[Records Boundary: Start]

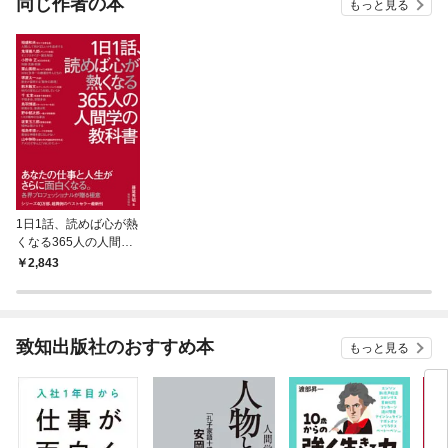
同じ作者の本
もっと見る
日 「負けて強くなることはない」 藤波朱理（パリ2024オリンピックレ
スリング女子53㎏級金メダリスト）1月28日 「アイデアを生み出す方
法」 佐藤可士和（クリエイティブディレクター）1月29日 「マンガの
神様が私に手を抜くことを許さない」 美内すずえ（マンガ家）1月30
日 「我ら働かんかな――ファーブルの信念」福井謙一（京都工芸繊維大
学学長）1月31日 「カオリちゃんがしゃべった日」山元加津子（特別支
援学校教諭） ※肩書は、いずれも『致知』掲載当時
1日1話、読めば心が熱
くなる365人の人間学
の教科書
2,843
致知出版社のおすすめ本
もっと見る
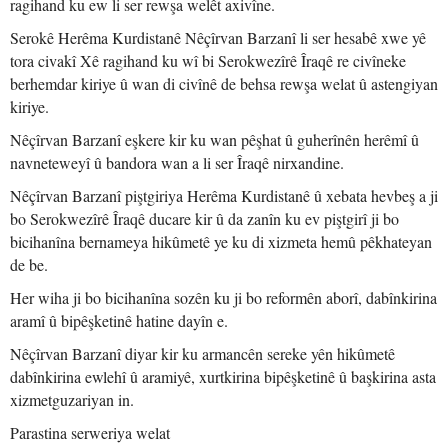
ragihand ku ew li ser rewşa welêt axivîne.
Serokê Herêma Kurdistanê Nêçîrvan Barzanî li ser hesabê xwe yê
tora civakî Xê ragihand ku wî bi Serokwezîrê Îraqê re civîneke
berhemdar kiriye û wan di civînê de behsa rewşa welat û astengiyan
kiriye.
Nêçîrvan Barzanî eşkere kir ku wan pêşhat û guherînên herêmî û
navneteweyî û bandora wan a li ser Îraqê nirxandine.
Nêçîrvan Barzanî piştgiriya Herêma Kurdistanê û xebata hevbeş a ji
bo Serokwezîrê Îraqê ducare kir û da zanîn ku ev piştgirî ji bo
bicihanîna bernameya hikûmetê ye ku di xizmeta hemû pêkhateyan
de be.
Her wiha ji bo bicihanîna sozên ku ji bo reformên aborî, dabînkirina
aramî û bipêşketinê hatine dayîn e.
Nêçîrvan Barzanî diyar kir ku armancên sereke yên hikûmetê
dabînkirina ewlehî û aramiyê, xurtkirina bipêşketinê û başkirina asta
xizmetguzariyan in.
Parastina serweriya welat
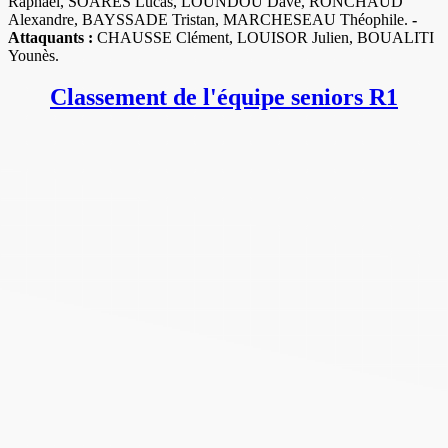
Raphael, SOARES Lucas, LOUNDOU Dave, RONCHAUD
Alexandre, BAYSSADE Tristan, MARCHESEAU Théophile.
-
Attaquants :
CHAUSSE Clément, LOUISOR Julien, BOUALITI
Younès.
Classement de l'équipe seniors R1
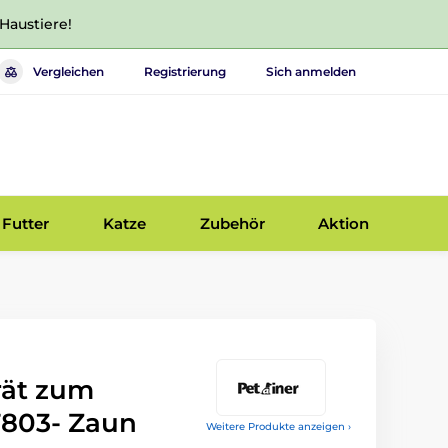
 Haustiere!
Vergleichen
Registrierung
Sich anmelden
Futter
Katze
Zubehör
Aktion
rät zum
T803- Zaun
Weitere Produkte anzeigen ›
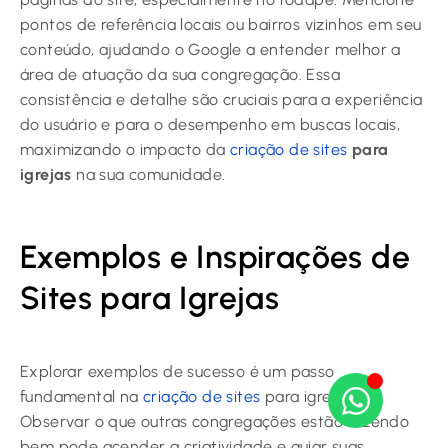
pontos de referência locais ou bairros vizinhos em seu
conteúdo, ajudando o Google a entender melhor a
área de atuação da sua congregação. Essa
consistência e detalhe são cruciais para a experiência
do usuário e para o desempenho em buscas locais,
maximizando o impacto da
criação de sites
para
igrejas
na sua comunidade.
Exemplos e Inspirações de
Sites para Igrejas
Explorar exemplos de sucesso é um passo
fundamental na
criação de sites
para igrejas.
Observar o que outras congregações estão fazendo
bem pode acender a criatividade e guiar suas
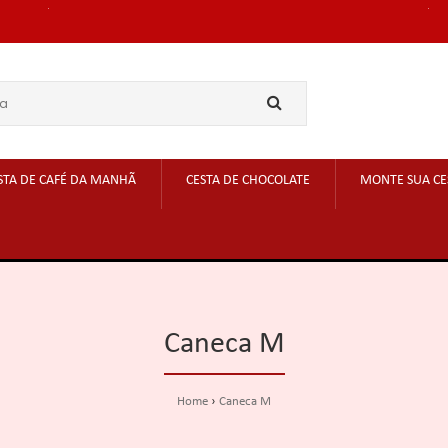
STA DE CAFÉ DA MANHÃ
CESTA DE CHOCOLATE
MONTE SUA CE
Caneca M
Home
Caneca M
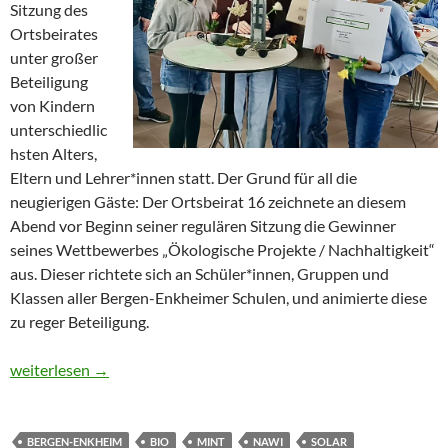
Sitzung des
Ortsbeirates
unter großer
Beteiligung
von Kindern
unterschiedlic
hsten Alters,
Eltern und Lehrer*innen statt. Der Grund für all die
neugierigen Gäste: Der Ortsbeirat 16 zeichnete an diesem
Abend vor Beginn seiner regulären Sitzung die Gewinner
seines Wettbewerbes „Ökologische Projekte / Nachhaltigkeit“
aus. Dieser richtete sich an Schüler*innen, Gruppen und
Klassen aller Bergen-Enkheimer Schulen, und animierte diese
zu reger Beteiligung.
SaR Projekte zur Nachhaltigkeit begeistern den Ortsbeirat
weiterlesen
→
BERGEN-ENKHEIM
BIO
MINT
NAWI
SOLAR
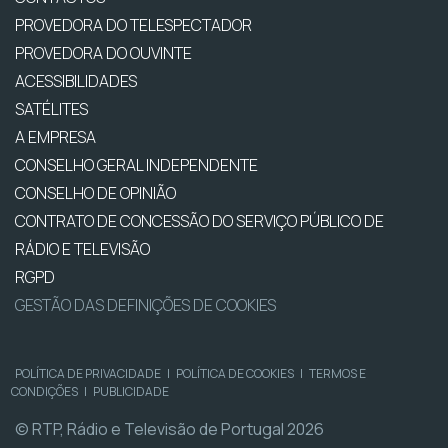
PROVEDORA DO TELESPECTADOR
PROVEDORA DO OUVINTE
ACESSIBILIDADES
SATÉLITES
A EMPRESA
CONSELHO GERAL INDEPENDENTE
CONSELHO DE OPINIÃO
CONTRATO DE CONCESSÃO DO SERVIÇO PÚBLICO DE
RÁDIO E TELEVISÃO
RGPD
GESTÃO DAS DEFINIÇÕES DE COOKIES
POLÍTICA DE PRIVACIDADE
|
POLÍTICA DE COOKIES
|
TERMOS E
CONDIÇÕES
|
PUBLICIDADE
© RTP, Rádio e Televisão de Portugal 2026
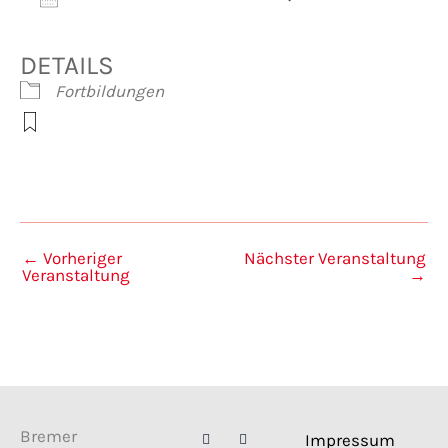
ICS herunterladen
Google Kalender
iCalendar
Office 365
Outlook Live
DETAILS
Fortbildungen
←
Vorheriger
Nächster Veranstaltung
Veranstaltung
→
F
I
Bremer
Impressum
a
n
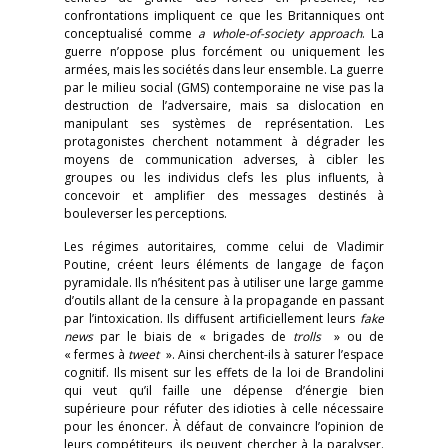
confrontations impliquent ce que les Britanniques ont
conceptualisé comme
a whole-of-society approach
. La
guerre n’oppose plus forcément ou uniquement les
armées, mais les sociétés dans leur ensemble. La guerre
par le milieu social (GMS) contemporaine ne vise pas la
destruction de l’adversaire, mais sa dislocation en
manipulant ses systèmes de représentation. Les
protagonistes cherchent notamment à dégrader les
moyens de communication adverses, à cibler les
groupes ou les individus clefs les plus influents, à
concevoir et amplifier des messages destinés à
bouleverser les perceptions.
Les régimes autoritaires, comme celui de Vladimir
Poutine, créent leurs éléments de langage de façon
pyramidale. Ils n’hésitent pas à utiliser une large gamme
d’outils allant de la censure à la propagande en passant
par l’intoxication. Ils diffusent artificiellement leurs
fake
news
par le biais de « brigades de
trolls
» ou de
« fermes à
tweet
». Ainsi cherchent-ils à saturer l’espace
cognitif. Ils misent sur les effets de la loi de Brandolini
qui veut qu’il faille une dépense d’énergie bien
supérieure pour réfuter des idioties à celle nécessaire
pour les énoncer. À défaut de convaincre l’opinion de
leurs compétiteurs, ils peuvent chercher à la paralyser.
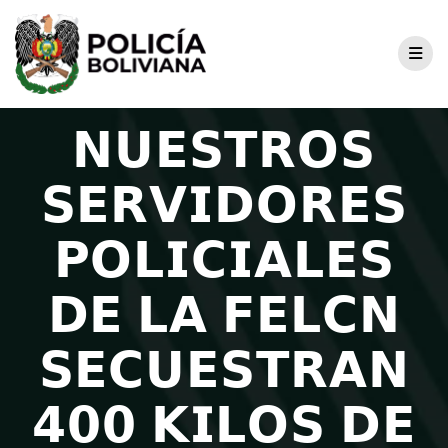
𝗡𝗨𝗘𝗦𝗧𝗥𝗢𝗦
𝗦𝗘𝗥𝗩𝗜𝗗𝗢𝗥𝗘𝗦
𝗣𝗢𝗟𝗜𝗖𝗜𝗔𝗟𝗘𝗦
𝗗𝗘 𝗟𝗔 𝗙𝗘𝗟𝗖𝗡
𝗦𝗘𝗖𝗨𝗘𝗦𝗧𝗥𝗔𝗡
𝟰𝟬𝟬 𝗞𝗜𝗟𝗢𝗦 𝗗𝗘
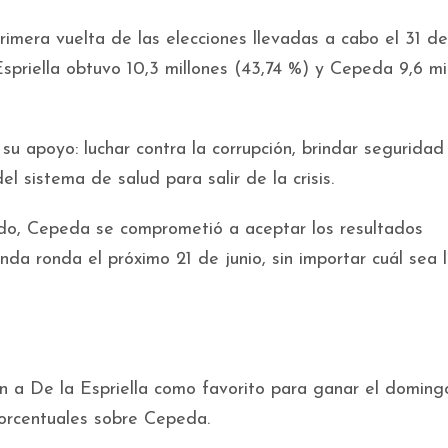
rimera vuelta de las elecciones llevadas a cabo el 31 d
Espriella obtuvo 10,3 millones (43,74 %) y Cepeda 9,6 mi
su apoyo: luchar contra la corrupción, brindar seguridad
l sistema de salud para salir de la crisis.
do, Cepeda se comprometió a aceptar los resultados
nda ronda el próximo 21 de junio, sin importar cuál sea 
n a De la Espriella como favorito para ganar el doming
porcentuales sobre Cepeda.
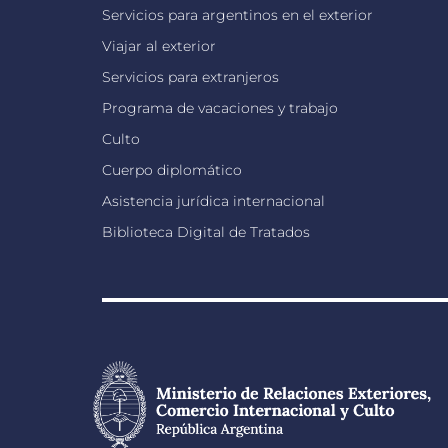
Servicios para argentinos en el exterior
Viajar al exterior
Servicios para extranjeros
Programa de vacaciones y trabajo
Culto
Cuerpo diplomático
Asistencia jurídica internacional
Biblioteca Digital de Tratados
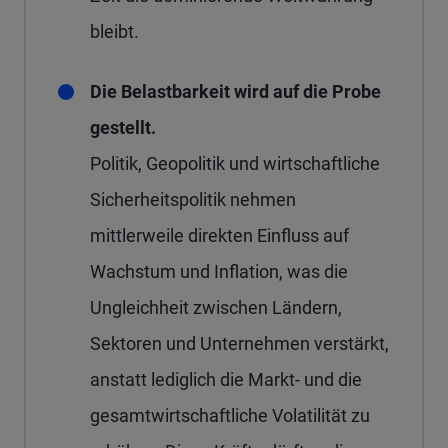
bleibt.
Die Belastbarkeit wird auf die Probe
gestellt.
Politik, Geopolitik und wirtschaftliche
Sicherheitspolitik nehmen
mittlerweile direkten Einfluss auf
Wachstum und Inflation, was die
Ungleichheit zwischen Ländern,
Sektoren und Unternehmen verstärkt,
anstatt lediglich die Markt- und die
gesamtwirtschaftliche Volatilität zu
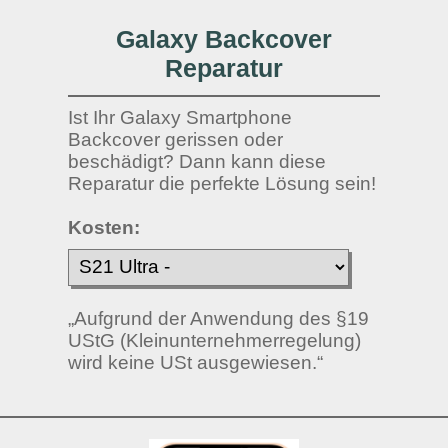
Galaxy Backcover
Reparatur
Ist Ihr Galaxy Smartphone
Backcover gerissen oder
beschädigt? Dann kann diese
Reparatur die perfekte Lösung sein!
Kosten:
„Aufgrund der Anwendung des §19
UStG (Kleinunternehmerregelung)
wird keine USt ausgewiesen.“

[Records Boundary: End]

# Work request:
Where a record above contains a picture, leave the picture out and transcribe everything else exactly.

# Completed task:
同じ作者の本
もっと見る
日 「負けて強くなることはない」 藤波朱理（パリ2024オリンピックレ
スリング女子53㎏級金メダリスト）1月28日 「アイデアを生み出す方
法」 佐藤可士和（クリエイティブディレクター）1月29日 「マンガの
神様が私に手を抜くことを許さない」 美内すずえ（マンガ家）1月30
日 「我ら働かんかな――ファーブルの信念」福井謙一（京都工芸繊維大
学学長）1月31日 「カオリちゃんがしゃべった日」山元加津子（特別支
援学校教諭） ※肩書は、いずれも『致知』掲載当時
1日1話、読めば心が熱
くなる365人の人間学
の教科書
2,843
致知出版社のおすすめ本
もっと見る
ragihand ku ew li ser rewşa welêt axivîne.
Serokê Herêma Kurdistanê Nêçîrvan Barzanî li ser hesabê xwe yê
tora civakî Xê ragihand ku wî bi Serokwezîrê Îraqê re civîneke
berhemdar kiriye û wan di civînê de behsa rewşa welat û astengiyan
kiriye.
Nêçîrvan Barzanî eşkere kir ku wan pêşhat û guherînên herêmî û
navneteweyî û bandora wan a li ser Îraqê nirxandine.
Nêçîrvan Barzanî piştgiriya Herêma Kurdistanê û xebata hevbeş a ji
bo Serokwezîrê Îraqê ducare kir û da zanîn ku ev piştgirî ji bo
bicihanîna bernameya hikûmetê ye ku di xizmeta hemû pêkhateyan
de be.
Her wiha ji bo bicihanîna sozên ku ji bo reformên aborî, dabînkirina
aramî û bipêşketinê hatine dayîn e.
Nêçîrvan Barzanî diyar kir ku armancên sereke yên hikûmetê
dabînkirina ewlehî û aramiyê, xurtkirina bipêşketinê û başkirina asta
xizmetguzariyan in.
Parastina serweriya welat
Raphael, SOARES Lucas, LOUNDOU Dave, RONCHAUD
Alexandre, BAYSSADE Tristan, MARCHESEAU Théophile.
-
Attaquants :
CHAUSSE Clément, LOUISOR Julien, BOUALITI
Younès.
Classement de l'équipe seniors R1
 Haustiere!
Vergleichen
Registrierung
Sich anmelden
Futter
Katze
Zubehör
Aktion
rät zum
T803- Zaun
Weitere Produkte anzeigen ›
pontos de referência locais ou bairros vizinhos em seu
conteúdo, ajudando o Google a entender melhor a
área de atuação da sua congregação. Essa
consistência e detalhe são cruciais para a experiência
do usuário e para o desempenho em buscas locais,
maximizando o impacto da
criação de sites
para
igrejas
na sua comunidade.
Exemplos e Inspirações de
Sites para Igrejas
Explorar exemplos de sucesso é um passo
fundamental na
criação de sites
para igrejas.
Observar o que outras congregações estão fazendo
bem pode acender a criatividade e guiar suas
STA DE CAFÉ DA MANHÃ
CESTA DE CHOCOLATE
MONTE SUA CE
Caneca M
Home
Caneca M
Sitzung des
Ortsbeirates
unter großer
Beteiligung
von Kindern
unterschiedlic
hsten Alters,
Eltern und Lehrer*innen statt. Der Grund für all die
neugierigen Gäste: Der Ortsbeirat 16 zeichnete an diesem
Abend vor Beginn seiner regulären Sitzung die Gewinner
seines Wettbewerbes „Ökologische Projekte / Nachhaltigkeit“
aus. Dieser richtete sich an Schüler*innen, Gruppen und
Klassen aller Bergen-Enkheimer Schulen, und animierte diese
zu reger Beteiligung.
SaR Projekte zur Nachhaltigkeit begeistern den Ortsbeirat
weiterlesen
→
BERGEN-ENKHEIM
BIO
MINT
NAWI
SOLAR
PROVEDORA DO TELESPECTADOR
PROVEDORA DO OUVINTE
ACESSIBILIDADES
SATÉLITES
A EMPRESA
CONSELHO GERAL INDEPENDENTE
CONSELHO DE OPINIÃO
CONTRATO DE CONCESSÃO DO SERVIÇO PÚBLICO DE
RÁDIO E TELEVISÃO
RGPD
GESTÃO DAS DEFINIÇÕES DE COOKIES
POLÍTICA DE PRIVACIDADE
|
POLÍTICA DE COOKIES
|
TERMOS E
CONDIÇÕES
|
PUBLICIDADE
© RTP, Rádio e Televisão de Portugal 2026
ICS herunterladen
Google Kalender
iCalendar
Office 365
Outlook Live
DETAILS
Fortbildungen
←
Vorheriger
Nächster Veranstaltung
Veranstaltung
→
F
I
Bremer
Impressum
a
n
confrontations impliquent ce que les Britanniques ont
conceptualisé comme
a whole-of-society approach
. La
guerre n’oppose plus forcément ou uniquement les
armées, mais les sociétés dans leur ensemble. La guerre
par le milieu social (GMS) contemporaine ne vise pas la
destruction de l’adversaire, mais sa dislocation en
manipulant ses systèmes de représentation. Les
protagonistes cherchent notamment à dégrader les
moyens de communication adverses, à cibler les
groupes ou les individus clefs les plus influents, à
concevoir et amplifier des messages destinés à
bouleverser les perceptions.
Les régimes autoritaires, comme celui de Vladimir
Poutine, créent leurs éléments de langage de façon
pyramidale. Ils n’hésitent pas à utiliser une large gamme
d’outils allant de la censure à la propagande en passant
par l’intoxication. Ils diffusent artificiellement leurs
fake
news
par le biais de « brigades de
trolls
» ou de
« fermes à
tweet
». Ainsi cherchent-ils à saturer l’espace
cognitif. Ils misent sur les effets de la loi de Brandolini
qui veut qu’il faille une dépense d’énergie bien
supérieure pour réfuter des idioties à celle nécessaire
pour les énoncer. À défaut de convaincre l’opinion de
leurs compétiteurs, ils peuvent chercher à la paralyser.
𝗡𝗨𝗘𝗦𝗧𝗥𝗢𝗦
𝗦𝗘𝗥𝗩𝗜𝗗𝗢𝗥𝗘𝗦
𝗣𝗢𝗟𝗜𝗖𝗜𝗔𝗟𝗘𝗦
𝗗𝗘 𝗟𝗔 𝗙𝗘𝗟𝗖𝗡
𝗦𝗘𝗖𝗨𝗘𝗦𝗧𝗥𝗔𝗡
𝟰𝟬𝟬 𝗞𝗜𝗟𝗢𝗦 𝗗𝗘
rimera vuelta de las elecciones llevadas a cabo el 31 d
Espriella obtuvo 10,3 millones (43,74 %) y Cepeda 9,6 mi
su apoyo: luchar contra la corrupción, brindar seguridad
l sistema de salud para salir de la crisis.
do, Cepeda se comprometió a aceptar los resultados
nda ronda el próximo 21 de junio, sin importar cuál sea 
n a De la Espriella como favorito para ganar el doming
porcentuales sobre Cepeda.
Servicios para argentinos en el exterior
Viajar al exterior
Servicios para extranjeros
Programa de vacaciones y trabajo
Culto
Cuerpo diplomático
Asistencia jurídica internacional
Biblioteca Digital de Tratados
bleibt.
Die Belastbarkeit wird auf die Probe
gestellt.
Politik, Geopolitik und wirtschaftliche
Sicherheitspolitik nehmen
mittlerweile direkten Einfluss auf
Wachstum und Inflation, was die
Ungleichheit zwischen Ländern,
Sektoren und Unternehmen verstärkt,
anstatt lediglich die Markt- und die
gesamtwirtschaftliche Volatilität zu
Galaxy Backcover
Reparatur
Ist Ihr Galaxy Smartphone
Backcover gerissen oder
beschädigt? Dann kann diese
Reparatur die perfekte Lösung sein!
Kosten:
„Aufgrund der Anwendung des §19
UStG (Kleinunternehmerregelung)
wird keine USt ausgewiesen.“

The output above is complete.